Work to be completed
What is needed is every line of the material that contains "chèvre".
________________________________________
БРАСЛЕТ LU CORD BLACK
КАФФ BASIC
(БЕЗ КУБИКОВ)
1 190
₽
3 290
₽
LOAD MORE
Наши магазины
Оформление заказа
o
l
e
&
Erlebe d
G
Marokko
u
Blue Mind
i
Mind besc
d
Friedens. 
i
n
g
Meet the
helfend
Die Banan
________________________________________
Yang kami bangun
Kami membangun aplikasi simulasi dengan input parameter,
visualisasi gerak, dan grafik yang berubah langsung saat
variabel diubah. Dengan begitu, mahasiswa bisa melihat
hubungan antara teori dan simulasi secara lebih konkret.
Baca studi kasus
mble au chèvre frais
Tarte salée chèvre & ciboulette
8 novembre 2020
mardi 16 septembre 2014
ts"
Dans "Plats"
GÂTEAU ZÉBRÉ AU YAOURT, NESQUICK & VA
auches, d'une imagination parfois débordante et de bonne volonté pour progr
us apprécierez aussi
________________________________________
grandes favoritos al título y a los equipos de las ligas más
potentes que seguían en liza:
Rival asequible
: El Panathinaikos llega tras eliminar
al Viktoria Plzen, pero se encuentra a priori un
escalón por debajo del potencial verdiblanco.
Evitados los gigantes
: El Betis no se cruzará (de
________________________________________
Response
mble au chèvre frais
Tarte salée chèvre & ciboulette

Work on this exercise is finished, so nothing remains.